Salah satu budaya pejabat (penguasa/ pemimpin) Papua, siapapun dia (putra daerah/ pendatang) yang menurut hemat saya perlu ditinggalkan adalah memiliki visi dan misi yang berbeda (pada setiap periode kepemimpinan). Tetapi tujuan semua itu adalah hanya satu masyarakat dan satu tanah air (Papua). Mulai dari tingkat provinsi sampai dengan Desa. Dan leibh jauh dari itu, adalah pada saat pemelihan kepala daerah (PILKADA) itu dilaksanakan. Semua partai politik memiliki paradikma (strategi) yang berbeda. Untuk memenangkan suara pada akar rumput (yang tidak tahu dengan yang namanya pembangunan) dalam PILKADA itu dilaksanakan. Hal itu diperparah dengan, pertarungan elit politik lokal. Yang memiliki beda visi tapi satu tujuan. Hal yang menyangkan adalah jika seseorang kandidat tidak terpilih sebagai Gubernur atau Bupati, maka terjadi konflik horisontal (tidak berjiwa besar) atas proses demokrasi itu. Semua itu boleh terjadi, dan siapa pun boleh memimpin Papua. Tetapi yang terpenting adalah semua unsur (pemerintah, masyarakat adat, akademisi, gereja) yang ada di Papua duduk bersama dan merancang sebuah konsep pembangunan yang berkelanjutan (pada waktu yang akan dantang). Dengan moto, ”Jaman dan pemimpin boleh berganti dan berubah tetapi tujuan pembangunan tetap satu (jelas, terarah, transparan, mempunyai jati diri, berlandaskan pada hukum adat dan agama).

Kampung Kota
Apa itu kampung kota? Mengapa dikatakan demikian? Dari mana sebuah kampung dikatakan kota? Kampung kota adalah komplesiatas permukiman di sekitar atau didalam kota yang mempunyai heterogenitas persoalan yang tinggi dan padat. Persoalan dalam kehidupan Kampung kota, perlu mendapat perhatian khusus. Kenyataan bahwa kehidupan di dalamnya mencerminkan masalah utama rakyat banyak dan juga merupakan kenyataan arsitektur dan ruang kota. Walaupun kampung kota dibangun oleh orang-orang “biasa” yang merupakan sumber pembelajaran bagi permerhati lingkungan binaan. Kampung kota adalah central and starter point pembentukan dan perubahan “gejala” wajah kota. Dengan demikian, persoalan yang sering kali terjadi adalah persoalan tanah. UUD 1945 telah menyebutkan bahwa “bumi, air dan kekayaan alam yang terkandung didalmnya dikuasai oleh negara”. Sementara, masyarakat Papua berpandangan bahwa tanah adalah manifestasi masa depan anak cucu. Tanah adalah harta waris yang tidak boleh dijual belikan oleh siapapun dan kapanpun dengan alasan apapun. Untuk itu, persoalan kampung kota adalah persoalan sensitif, sarat makna dan persoalan. Pemerintah (penguasa) boleh menentukan batas atau wilayah (teritori) administrasi (Provinsi, Kabupaten, Kecamatan, Kelurahan, Desa, RW dan RT). Tapi tidaklah cukup sampai disitu. Sama halnya dengan kita mendirikan rumah tetapi hanya kerangka bangunan, alias belum menyelesaikan isi bangunan.

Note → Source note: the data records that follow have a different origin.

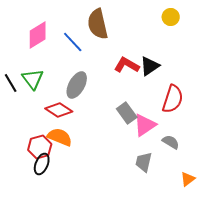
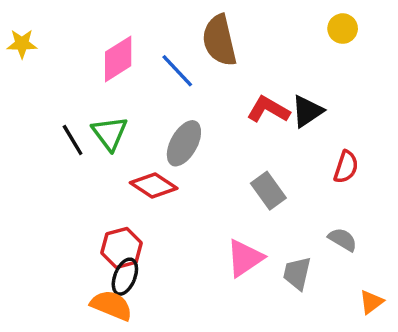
red semicircle: (173, 99) -> (346, 167), size x0.7
pink triangle: (145, 125) -> (245, 258), moved
orange semicircle: (60, 137) -> (111, 305), moved

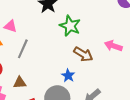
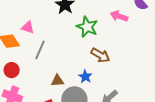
pink arrow: (113, 46) -> (119, 16), moved
brown triangle: (20, 83) -> (58, 81), moved

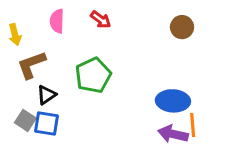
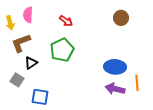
red arrow: (101, 20) -> (66, 21), moved
pink semicircle: (57, 21) -> (28, 15), moved
blue square: (46, 123) -> (40, 97), moved
orange line: (193, 125) -> (137, 83), moved

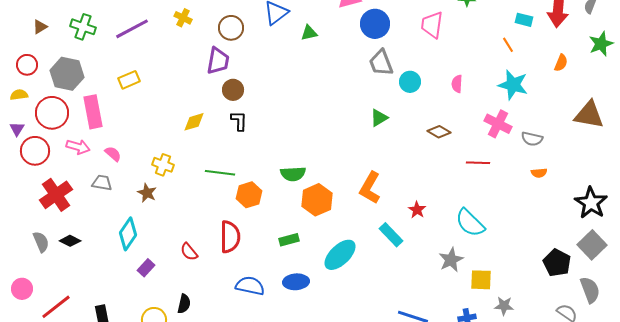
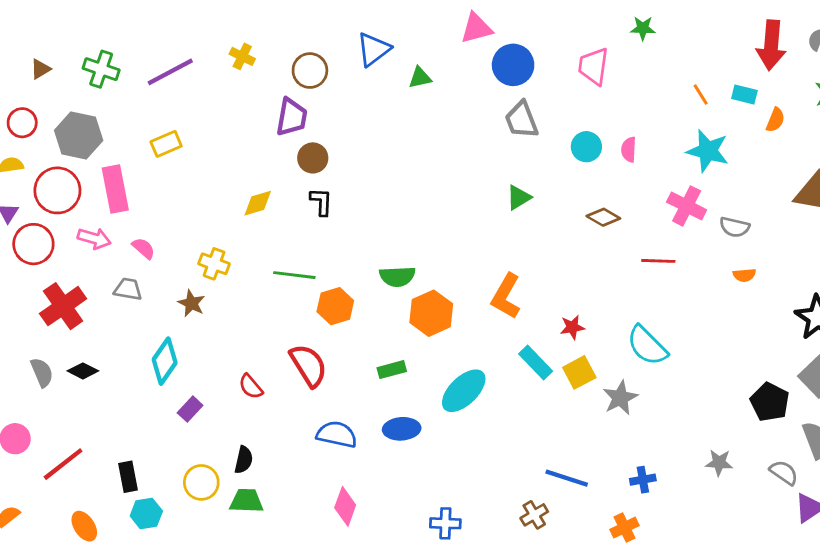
cyan rectangle: (524, 20) -> (744, 95), moved
cyan circle: (410, 82) -> (586, 147), moved
red star: (417, 210) -> (572, 327), turned 30
red semicircle: (230, 237) -> (309, 365), turned -32
yellow square: (481, 280) -> (579, 372), moved, turned -30
gray star: (504, 306) -> (719, 463), moved

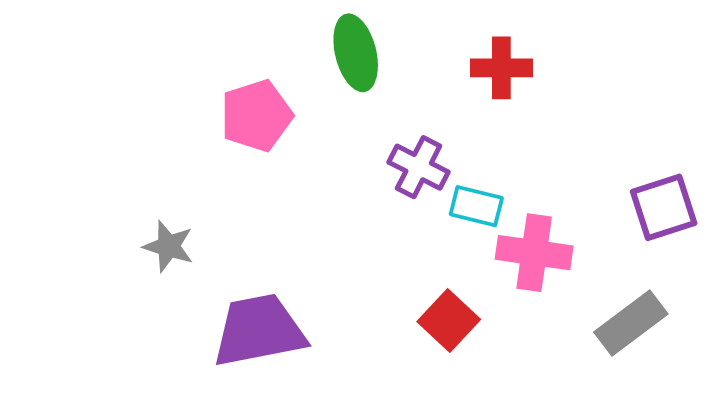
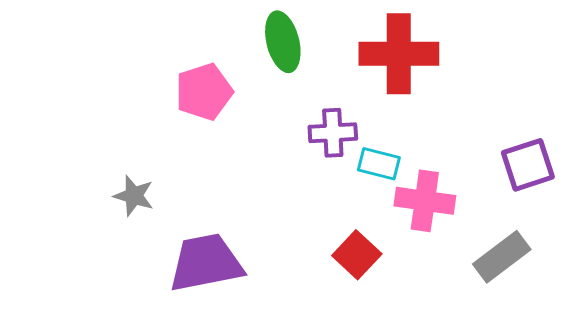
red cross: (501, 68) -> (399, 54), size x1.6
purple cross: (419, 167) -> (333, 133), turned -30

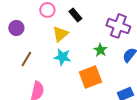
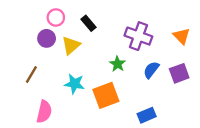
purple circle: (16, 28) -> (47, 38), moved
cyan star: (62, 57) -> (74, 84), moved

Kota-kota besar telah memiliki suatu acuan perencanaan kota yang disebut dengan rencana detail tata ruang kota (RDTRK). RDTRK adalah jawaban atas penyelesaian konflik horizontal yang terjadi dalam masyarakat kampung kota. Mengapa? Karena dalam RDTRK dengan jelas dan tegas menyebutkan dimana akan lalui jalan umum, dimana akan dibangun ruang publik, kapan akan di bangun. Selain itu, dengan adanya RDTRK, kinerja pemerintah menjadi semakin jelas, terarah dan transparan. RDTRK sangat diperlukan dalam perencanaan kota dan wilayah di Papua khususnya kampung kota yang baru berkembang. Tidak dapat dipungkiri bahwa banyak kota-kota (wilayah) kampung kota di Papua telah berkembang tanpa RDTRK. Sehingga kita bisa mengatakan bahwa 20 atau 30 tahun yang akan datang Papua akan menjadi suatu tontonan yang menarik di layar televisi. Karena terjadi pengusuran dengan dalil tanah dikusai oleh negara untuk kebutuhan publik atau lahan hijau kota (green space city). Belakangan ini suatu tontonan menarik ini terjadi di kota-kota besar seperti Jakarta, Surabaya, Makasar, Medan. Sehingga ini menjadi ancaman sekaligus juga, pelajaran bagi pengambil kebijakan (penguasa) di Papua saat ini. Untuk menentukan masa depan, ”masyarakat bebas gusur”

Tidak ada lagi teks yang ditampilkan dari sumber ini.